Rona Wilson, Hany Babu and Varavara Rao. Collage: The Wire

New Delhi: Security researchers in the United States have claimed that they unearthed new evidence that links the Pune police to the hacking of e-mail accounts of activists Rona Wilson and Varavara Rao and Delhi University professor Hany Babu. This is the first time that the state’s involvement has been directly established in the case.

The three individuals are among the 16 arrested accused in the Elgar-Parishad case. Of them, 84-year-old Jharkhand-based tribal rights activist Father Stan Swamy, died in July last year. Over the last few years, multiple digital forensic investigators have questioned the nature of the evidence collected by Indian law enforcement from the electronic devices of the accused, with one firm noting that hackers had planted incriminating evidence on at least two activists that had been arrested.

Now, security researchers have pointed towards links between the hacking attempts on three of the accused and the Pune police department.

“There’s a provable connection between the individuals who arrested these folks and the individuals who planted the evidence,” Juan Andres Guerrero-Saade, a security researcher at SentinelOne told Wired magazine.

“This is beyond ethically compromised. It is beyond callous. So we’re trying to put as much data forward as we can in the hopes of helping these victims.”

SentinelOne’s new findings specifically link the Pune police to a long-running hacking campaign that they call ‘Modified Elephant’. After pro bono studying over 100 phishing emails received by Wilson (which were sourced through his defence lawyers), SentinelOne has found that the earliest attack on him can be traced back to as early as 2012. The report says that the attack began in 2012 but intensified only in 2014 and continued aggressively until at least 2016.

SentinelOne’s new revelations, published today in Wired magazine, come from working with an unnamed email service provider that provided them with crucial data that allowed them to allege a link to the Indian law enforcement agency.

In particular, the security research organisation points out that three of the victim email accounts (Wilson, Babu and Rao) compromised by hackers in 2018 and 2019 had a recovery email address and phone number added as a backup mechanism (to allow the hacker to easily regain control of the accounts if their passwords were changed).

Who did this recovery email ID and phone number belong to? According to the publication, the email address “included the full name of a police official in Pune who was closely involved in the Bhima Koregaon 16 case”.

The publication and researchers at other institutions such as Internet watchdog Citizen Lab collaborated further to confirm that the recovery email ID and recovery phone number belonged to a Pune police official.
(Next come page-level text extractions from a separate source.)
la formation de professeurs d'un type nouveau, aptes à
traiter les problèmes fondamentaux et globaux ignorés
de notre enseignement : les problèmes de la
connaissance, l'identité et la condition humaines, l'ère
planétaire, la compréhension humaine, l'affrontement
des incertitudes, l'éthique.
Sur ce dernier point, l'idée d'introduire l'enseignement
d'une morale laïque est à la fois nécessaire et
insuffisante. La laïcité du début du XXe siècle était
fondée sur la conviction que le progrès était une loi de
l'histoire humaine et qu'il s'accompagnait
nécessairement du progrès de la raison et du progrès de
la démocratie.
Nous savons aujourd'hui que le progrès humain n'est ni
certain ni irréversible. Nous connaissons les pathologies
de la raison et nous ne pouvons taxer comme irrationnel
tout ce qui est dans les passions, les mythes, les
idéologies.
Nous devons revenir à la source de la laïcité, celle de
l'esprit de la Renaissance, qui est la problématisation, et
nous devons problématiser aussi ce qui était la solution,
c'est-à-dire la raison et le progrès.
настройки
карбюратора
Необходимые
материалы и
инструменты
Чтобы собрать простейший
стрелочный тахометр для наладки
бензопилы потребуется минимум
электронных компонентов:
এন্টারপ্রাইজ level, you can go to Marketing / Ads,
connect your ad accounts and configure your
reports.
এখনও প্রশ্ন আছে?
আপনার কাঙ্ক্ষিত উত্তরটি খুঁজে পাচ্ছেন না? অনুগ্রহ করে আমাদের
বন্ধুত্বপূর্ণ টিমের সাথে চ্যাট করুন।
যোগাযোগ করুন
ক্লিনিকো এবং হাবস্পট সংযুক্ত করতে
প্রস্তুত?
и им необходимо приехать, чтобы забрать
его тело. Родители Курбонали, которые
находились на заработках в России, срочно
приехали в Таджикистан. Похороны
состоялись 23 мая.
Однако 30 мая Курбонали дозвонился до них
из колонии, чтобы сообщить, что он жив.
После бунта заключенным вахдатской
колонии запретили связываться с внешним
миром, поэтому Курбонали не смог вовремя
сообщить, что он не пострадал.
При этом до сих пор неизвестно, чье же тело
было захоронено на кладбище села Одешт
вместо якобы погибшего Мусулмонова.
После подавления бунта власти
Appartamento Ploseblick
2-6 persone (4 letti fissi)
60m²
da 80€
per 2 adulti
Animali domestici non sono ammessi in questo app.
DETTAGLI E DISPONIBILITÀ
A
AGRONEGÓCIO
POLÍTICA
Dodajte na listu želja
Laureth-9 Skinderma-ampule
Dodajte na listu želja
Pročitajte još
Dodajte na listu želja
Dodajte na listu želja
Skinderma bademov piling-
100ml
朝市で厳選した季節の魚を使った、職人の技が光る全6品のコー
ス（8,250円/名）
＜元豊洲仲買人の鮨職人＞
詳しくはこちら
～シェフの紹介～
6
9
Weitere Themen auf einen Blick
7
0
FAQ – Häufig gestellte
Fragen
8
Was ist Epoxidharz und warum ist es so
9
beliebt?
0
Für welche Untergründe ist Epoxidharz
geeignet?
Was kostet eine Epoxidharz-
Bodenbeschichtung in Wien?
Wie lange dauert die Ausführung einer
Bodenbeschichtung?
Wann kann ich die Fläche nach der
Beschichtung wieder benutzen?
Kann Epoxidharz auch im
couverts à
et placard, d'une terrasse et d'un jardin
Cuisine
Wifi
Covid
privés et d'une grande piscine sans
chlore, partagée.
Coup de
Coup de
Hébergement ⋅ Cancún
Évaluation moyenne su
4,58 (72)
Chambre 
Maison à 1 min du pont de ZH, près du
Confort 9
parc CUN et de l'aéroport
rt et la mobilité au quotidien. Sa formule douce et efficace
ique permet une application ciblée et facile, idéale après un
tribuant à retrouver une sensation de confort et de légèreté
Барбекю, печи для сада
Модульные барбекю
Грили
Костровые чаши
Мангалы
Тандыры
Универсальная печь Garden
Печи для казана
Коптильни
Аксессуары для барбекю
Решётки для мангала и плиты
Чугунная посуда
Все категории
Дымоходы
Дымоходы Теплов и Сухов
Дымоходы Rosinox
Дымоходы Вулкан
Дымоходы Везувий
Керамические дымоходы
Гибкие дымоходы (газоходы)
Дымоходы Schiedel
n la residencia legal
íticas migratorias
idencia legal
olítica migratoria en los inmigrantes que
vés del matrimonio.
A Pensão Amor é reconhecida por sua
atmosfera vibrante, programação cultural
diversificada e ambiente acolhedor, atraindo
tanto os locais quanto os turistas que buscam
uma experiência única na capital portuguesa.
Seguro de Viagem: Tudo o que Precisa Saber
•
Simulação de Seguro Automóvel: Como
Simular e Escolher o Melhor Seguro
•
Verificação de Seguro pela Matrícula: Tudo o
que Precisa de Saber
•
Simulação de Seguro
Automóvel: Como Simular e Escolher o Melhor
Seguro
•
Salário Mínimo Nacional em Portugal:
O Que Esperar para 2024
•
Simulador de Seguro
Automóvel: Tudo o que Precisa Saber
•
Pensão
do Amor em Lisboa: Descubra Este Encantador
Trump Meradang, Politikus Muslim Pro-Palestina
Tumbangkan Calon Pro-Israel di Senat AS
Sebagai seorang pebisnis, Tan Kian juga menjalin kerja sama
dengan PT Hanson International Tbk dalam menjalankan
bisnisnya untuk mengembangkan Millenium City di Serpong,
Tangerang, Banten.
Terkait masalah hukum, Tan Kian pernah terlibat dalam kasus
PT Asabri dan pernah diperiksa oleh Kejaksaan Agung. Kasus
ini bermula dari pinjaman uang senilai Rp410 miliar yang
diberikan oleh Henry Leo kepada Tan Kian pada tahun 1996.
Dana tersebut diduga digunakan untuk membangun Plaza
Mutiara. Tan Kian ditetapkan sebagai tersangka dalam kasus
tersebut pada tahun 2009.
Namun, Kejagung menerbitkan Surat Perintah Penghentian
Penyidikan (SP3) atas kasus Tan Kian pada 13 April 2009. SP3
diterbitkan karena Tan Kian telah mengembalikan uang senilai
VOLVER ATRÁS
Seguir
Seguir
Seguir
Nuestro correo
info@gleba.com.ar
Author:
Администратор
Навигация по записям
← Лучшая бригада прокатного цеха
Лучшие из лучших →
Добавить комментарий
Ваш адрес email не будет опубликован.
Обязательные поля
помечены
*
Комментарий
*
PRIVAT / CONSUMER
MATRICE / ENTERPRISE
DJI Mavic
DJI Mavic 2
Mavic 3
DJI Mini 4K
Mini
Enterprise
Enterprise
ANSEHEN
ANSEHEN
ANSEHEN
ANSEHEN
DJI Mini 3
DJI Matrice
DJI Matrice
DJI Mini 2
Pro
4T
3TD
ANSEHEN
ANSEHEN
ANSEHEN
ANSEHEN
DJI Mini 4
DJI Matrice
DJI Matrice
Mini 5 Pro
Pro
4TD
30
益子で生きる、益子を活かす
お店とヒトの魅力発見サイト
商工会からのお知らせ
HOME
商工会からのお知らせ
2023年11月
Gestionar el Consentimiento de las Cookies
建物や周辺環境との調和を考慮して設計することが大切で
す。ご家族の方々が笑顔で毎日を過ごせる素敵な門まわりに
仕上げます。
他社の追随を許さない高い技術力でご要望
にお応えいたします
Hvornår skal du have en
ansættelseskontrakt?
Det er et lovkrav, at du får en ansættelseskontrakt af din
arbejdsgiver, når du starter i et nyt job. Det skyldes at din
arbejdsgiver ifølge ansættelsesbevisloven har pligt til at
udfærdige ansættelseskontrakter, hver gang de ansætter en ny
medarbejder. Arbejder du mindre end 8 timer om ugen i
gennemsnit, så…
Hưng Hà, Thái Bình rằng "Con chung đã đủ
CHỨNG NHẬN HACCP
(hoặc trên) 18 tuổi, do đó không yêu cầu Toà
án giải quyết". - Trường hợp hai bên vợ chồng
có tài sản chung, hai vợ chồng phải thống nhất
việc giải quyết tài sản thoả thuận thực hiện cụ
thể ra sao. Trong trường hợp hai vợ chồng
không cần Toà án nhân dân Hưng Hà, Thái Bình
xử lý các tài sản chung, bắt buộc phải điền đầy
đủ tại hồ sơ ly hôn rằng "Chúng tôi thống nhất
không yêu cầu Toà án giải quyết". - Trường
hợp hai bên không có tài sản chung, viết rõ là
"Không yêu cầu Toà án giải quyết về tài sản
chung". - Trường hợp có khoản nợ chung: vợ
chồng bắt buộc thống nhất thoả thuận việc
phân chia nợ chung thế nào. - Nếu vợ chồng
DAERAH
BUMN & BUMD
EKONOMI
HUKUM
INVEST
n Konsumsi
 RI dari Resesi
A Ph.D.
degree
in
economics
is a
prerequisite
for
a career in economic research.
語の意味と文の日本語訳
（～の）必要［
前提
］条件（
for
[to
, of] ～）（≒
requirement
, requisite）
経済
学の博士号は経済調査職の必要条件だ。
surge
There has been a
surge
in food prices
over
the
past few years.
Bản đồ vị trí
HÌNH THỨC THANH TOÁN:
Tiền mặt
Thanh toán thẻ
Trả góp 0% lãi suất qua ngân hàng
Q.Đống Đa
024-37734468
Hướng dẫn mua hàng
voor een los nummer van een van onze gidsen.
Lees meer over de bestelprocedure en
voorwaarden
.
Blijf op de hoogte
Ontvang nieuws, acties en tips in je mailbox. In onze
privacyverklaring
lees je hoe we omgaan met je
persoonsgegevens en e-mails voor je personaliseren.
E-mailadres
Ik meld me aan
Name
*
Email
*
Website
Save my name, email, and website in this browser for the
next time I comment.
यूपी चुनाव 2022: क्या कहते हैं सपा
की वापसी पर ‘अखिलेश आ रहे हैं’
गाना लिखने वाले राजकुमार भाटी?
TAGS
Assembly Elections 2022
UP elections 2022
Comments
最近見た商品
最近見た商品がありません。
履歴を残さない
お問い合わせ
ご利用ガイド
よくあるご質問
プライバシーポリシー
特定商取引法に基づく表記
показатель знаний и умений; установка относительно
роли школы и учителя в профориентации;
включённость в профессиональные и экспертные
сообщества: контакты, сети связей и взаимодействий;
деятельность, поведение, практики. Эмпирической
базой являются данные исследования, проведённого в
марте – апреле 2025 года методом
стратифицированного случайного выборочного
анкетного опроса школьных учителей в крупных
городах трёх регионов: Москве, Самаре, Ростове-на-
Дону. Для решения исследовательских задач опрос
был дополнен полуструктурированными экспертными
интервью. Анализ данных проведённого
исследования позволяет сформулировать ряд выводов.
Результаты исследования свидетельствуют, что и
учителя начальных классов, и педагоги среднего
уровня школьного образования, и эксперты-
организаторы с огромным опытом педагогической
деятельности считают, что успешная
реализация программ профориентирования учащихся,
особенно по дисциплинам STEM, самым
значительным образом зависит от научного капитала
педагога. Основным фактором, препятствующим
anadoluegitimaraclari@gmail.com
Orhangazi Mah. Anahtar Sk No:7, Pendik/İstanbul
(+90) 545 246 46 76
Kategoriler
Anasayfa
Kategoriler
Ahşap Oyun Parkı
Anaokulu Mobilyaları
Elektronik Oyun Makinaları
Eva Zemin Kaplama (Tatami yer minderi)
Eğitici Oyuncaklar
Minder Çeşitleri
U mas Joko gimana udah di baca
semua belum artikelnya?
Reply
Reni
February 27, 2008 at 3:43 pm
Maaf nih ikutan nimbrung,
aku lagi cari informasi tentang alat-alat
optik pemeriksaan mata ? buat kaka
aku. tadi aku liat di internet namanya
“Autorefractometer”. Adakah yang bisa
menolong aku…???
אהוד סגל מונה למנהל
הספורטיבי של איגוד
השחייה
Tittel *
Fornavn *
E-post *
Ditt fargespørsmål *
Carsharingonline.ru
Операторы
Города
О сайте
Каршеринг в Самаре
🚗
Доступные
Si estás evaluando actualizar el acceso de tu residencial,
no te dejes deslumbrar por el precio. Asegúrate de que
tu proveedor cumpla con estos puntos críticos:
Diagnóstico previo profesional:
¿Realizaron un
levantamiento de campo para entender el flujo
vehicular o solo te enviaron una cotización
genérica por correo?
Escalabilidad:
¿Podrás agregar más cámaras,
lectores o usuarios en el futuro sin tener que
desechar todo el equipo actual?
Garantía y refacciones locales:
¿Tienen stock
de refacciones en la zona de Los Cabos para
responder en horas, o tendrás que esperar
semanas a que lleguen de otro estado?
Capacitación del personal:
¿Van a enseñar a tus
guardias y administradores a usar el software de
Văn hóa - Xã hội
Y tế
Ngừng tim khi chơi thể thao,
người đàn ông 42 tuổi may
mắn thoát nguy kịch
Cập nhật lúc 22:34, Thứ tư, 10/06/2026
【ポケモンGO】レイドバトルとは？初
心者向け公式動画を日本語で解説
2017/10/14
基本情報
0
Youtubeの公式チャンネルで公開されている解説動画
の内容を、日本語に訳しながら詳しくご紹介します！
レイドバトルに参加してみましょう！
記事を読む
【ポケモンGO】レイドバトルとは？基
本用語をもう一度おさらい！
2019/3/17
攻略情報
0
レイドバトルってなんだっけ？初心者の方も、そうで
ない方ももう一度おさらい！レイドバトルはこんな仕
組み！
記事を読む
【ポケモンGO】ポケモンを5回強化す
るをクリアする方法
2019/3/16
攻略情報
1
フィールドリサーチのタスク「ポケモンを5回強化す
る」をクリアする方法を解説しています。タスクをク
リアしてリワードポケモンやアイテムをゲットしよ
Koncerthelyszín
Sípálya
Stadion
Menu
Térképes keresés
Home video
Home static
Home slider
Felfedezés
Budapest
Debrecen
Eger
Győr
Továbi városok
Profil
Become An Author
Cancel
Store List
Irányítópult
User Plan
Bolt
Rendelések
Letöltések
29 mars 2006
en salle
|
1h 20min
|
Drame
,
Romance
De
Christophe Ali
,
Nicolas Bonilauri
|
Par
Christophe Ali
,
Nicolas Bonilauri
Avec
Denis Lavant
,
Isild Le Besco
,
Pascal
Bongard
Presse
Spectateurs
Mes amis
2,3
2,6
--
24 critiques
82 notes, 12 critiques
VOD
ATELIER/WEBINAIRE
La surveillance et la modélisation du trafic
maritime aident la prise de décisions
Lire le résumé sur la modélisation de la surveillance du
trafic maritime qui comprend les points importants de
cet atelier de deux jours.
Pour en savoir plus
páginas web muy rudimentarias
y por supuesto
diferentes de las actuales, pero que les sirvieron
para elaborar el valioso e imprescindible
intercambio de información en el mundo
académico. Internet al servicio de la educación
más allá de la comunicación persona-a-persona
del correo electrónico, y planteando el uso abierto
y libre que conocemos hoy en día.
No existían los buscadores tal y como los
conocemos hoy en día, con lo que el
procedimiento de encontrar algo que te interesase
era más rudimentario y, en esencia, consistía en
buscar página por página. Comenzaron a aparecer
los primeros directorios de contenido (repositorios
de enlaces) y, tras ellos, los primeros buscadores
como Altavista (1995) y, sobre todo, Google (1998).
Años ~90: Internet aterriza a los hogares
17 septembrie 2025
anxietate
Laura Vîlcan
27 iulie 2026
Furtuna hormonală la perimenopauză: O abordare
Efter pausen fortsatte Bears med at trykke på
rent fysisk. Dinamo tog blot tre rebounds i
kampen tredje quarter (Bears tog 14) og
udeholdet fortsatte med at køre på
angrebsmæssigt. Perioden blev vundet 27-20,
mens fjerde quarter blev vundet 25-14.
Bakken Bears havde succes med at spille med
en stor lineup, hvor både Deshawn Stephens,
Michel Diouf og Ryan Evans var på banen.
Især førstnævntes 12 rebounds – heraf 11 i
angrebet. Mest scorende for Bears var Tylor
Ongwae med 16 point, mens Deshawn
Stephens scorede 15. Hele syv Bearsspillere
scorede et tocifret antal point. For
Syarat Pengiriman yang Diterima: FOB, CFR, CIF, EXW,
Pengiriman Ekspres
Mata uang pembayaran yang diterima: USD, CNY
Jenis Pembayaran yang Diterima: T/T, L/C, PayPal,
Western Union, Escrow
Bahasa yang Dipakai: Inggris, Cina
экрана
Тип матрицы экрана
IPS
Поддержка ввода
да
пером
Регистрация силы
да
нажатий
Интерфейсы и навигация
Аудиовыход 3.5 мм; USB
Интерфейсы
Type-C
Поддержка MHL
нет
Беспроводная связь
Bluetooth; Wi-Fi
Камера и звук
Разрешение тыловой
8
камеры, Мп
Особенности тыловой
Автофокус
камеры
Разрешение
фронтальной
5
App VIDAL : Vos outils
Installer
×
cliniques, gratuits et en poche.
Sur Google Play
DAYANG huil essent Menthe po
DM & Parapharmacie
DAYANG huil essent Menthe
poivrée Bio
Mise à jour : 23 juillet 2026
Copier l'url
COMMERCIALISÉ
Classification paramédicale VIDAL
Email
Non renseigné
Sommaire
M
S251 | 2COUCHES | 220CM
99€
“Security researcher Zeshan Aziz found the recovery email address and phone number tied to the Pune police official’s name in the leaked database of TrueCaller, a caller ID and call-blocking app, and found the phone number linked to his name in the leaked database of iimjobs.com, an Indian job recruitment website….,” the report notes

“Scott-Railton [of Citizen Lab] further found that the WhatsApp profile photo for the recovery phone number added to the hacked accounts displays a selfie photo of the police official—a man who appears to be the same officer at police press conferences and even in one news photograph taken at the arrest of Varvara Rao.”

In the case of Rona Wilson, according to the security analyst at the email service provider who worked with SentinelOne, his email account received a phishing email in April 2018 and then appeared to be compromised by the hackers – at the same time, the email and phone number linked to the Pune city police were added as recovery contacts.

It is important to note, the media report notes, that the recovery contact details could have been only added through a verification process (either a confirmation link or an SMS). This suggests that the police, therefore, did in fact control that email address and phone number. targeted but he was tired of watching such things happen.

“We generally don’t tell people who targeted them, but I’m kind of tired of watching shit burn,” the security analyst at the email provider told Wired of their decision to reveal the identifying evidence from the hacked accounts. “These guys are not going after terrorists. They’re going after human rights defenders and journalists. And it’s not right.”